Content starts
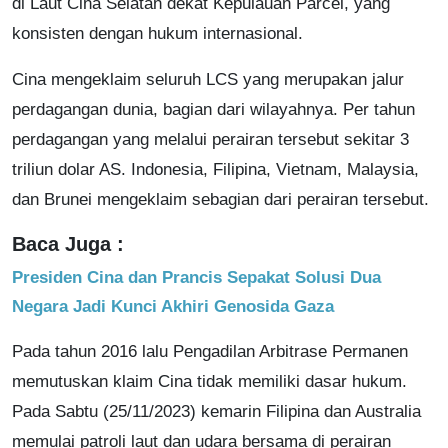
di Laut Cina Selatan dekat Kepulauan Parcel, yang
konsisten dengan hukum internasional.
Cina mengeklaim seluruh LCS yang merupakan jalur
perdagangan dunia, bagian dari wilayahnya. Per tahun
perdagangan yang melalui perairan tersebut sekitar 3
triliun dolar AS. Indonesia, Filipina, Vietnam, Malaysia,
dan Brunei mengeklaim sebagian dari perairan tersebut.
Baca Juga :
Presiden Cina dan Prancis Sepakat Solusi Dua
Negara Jadi Kunci Akhiri Genosida Gaza
Pada tahun 2016 lalu Pengadilan Arbitrase Permanen
memutuskan klaim Cina tidak memiliki dasar hukum.
Pada Sabtu (25/11/2023) kemarin Filipina dan Australia
memulai patroli laut dan udara bersama di perairan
Content ends
### Try it
Search the listing above for the lines with "perdagangan yang melalui" and "Pada tahun 2016", then output those lines and all lines between them exactly.

### Completed exercise
perdagangan yang melalui perairan tersebut sekitar 3
triliun dolar AS. Indonesia, Filipina, Vietnam, Malaysia,
dan Brunei mengeklaim sebagian dari perairan tersebut.
Baca Juga :
Presiden Cina dan Prancis Sepakat Solusi Dua
Negara Jadi Kunci Akhiri Genosida Gaza
Pada tahun 2016 lalu Pengadilan Arbitrase Permanen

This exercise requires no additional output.